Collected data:
--- START ---
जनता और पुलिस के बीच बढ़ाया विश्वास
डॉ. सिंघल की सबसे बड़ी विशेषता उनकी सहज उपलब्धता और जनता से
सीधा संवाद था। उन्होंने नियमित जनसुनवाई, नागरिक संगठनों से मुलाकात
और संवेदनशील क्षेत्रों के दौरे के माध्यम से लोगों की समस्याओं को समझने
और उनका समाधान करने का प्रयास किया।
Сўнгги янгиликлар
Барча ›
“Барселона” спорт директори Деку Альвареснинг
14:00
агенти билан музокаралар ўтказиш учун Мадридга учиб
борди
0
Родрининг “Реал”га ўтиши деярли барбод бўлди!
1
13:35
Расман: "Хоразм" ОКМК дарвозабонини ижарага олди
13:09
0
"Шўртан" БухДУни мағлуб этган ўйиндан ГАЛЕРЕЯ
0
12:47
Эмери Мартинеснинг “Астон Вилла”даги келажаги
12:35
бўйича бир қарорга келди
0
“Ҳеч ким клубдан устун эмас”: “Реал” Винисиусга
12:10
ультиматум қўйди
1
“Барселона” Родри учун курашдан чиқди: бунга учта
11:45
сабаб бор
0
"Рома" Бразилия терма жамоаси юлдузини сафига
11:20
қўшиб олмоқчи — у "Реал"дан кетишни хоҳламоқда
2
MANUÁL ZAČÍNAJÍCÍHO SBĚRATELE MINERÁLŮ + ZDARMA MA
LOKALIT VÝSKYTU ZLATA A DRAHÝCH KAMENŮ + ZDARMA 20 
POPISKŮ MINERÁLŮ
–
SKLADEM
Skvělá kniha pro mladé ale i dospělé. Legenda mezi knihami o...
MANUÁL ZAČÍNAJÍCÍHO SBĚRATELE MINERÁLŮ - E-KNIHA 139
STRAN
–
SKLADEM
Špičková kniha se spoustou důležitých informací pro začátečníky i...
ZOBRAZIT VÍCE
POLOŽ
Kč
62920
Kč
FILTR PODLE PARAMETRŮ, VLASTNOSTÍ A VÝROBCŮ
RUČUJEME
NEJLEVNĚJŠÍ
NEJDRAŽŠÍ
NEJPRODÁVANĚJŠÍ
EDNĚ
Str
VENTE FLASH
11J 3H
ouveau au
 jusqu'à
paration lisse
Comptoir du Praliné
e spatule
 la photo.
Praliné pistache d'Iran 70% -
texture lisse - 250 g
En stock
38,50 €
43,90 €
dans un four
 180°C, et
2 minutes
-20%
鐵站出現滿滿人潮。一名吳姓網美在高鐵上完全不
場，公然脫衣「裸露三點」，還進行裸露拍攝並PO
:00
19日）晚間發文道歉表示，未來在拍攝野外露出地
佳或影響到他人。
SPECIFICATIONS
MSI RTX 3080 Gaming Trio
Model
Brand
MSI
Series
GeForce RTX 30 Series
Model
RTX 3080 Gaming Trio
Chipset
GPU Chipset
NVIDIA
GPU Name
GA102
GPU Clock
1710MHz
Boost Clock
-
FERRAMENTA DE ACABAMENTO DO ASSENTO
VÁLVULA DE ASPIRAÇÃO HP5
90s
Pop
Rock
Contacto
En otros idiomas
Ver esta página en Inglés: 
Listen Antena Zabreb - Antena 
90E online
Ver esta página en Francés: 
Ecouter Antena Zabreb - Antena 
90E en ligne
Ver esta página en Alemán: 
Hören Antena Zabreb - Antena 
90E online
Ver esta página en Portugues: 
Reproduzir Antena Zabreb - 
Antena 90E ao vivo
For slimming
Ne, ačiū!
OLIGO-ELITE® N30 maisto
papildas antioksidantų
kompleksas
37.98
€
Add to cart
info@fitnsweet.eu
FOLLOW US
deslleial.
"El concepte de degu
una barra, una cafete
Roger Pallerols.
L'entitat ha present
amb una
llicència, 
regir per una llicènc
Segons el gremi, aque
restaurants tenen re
--- END ---
Within the lines above, find those holding the word "SBĚRATELE" and copy them.

Written solution —
MANUÁL ZAČÍNAJÍCÍHO SBĚRATELE MINERÁLŮ + ZDARMA MA
MANUÁL ZAČÍNAJÍCÍHO SBĚRATELE MINERÁLŮ - E-KNIHA 139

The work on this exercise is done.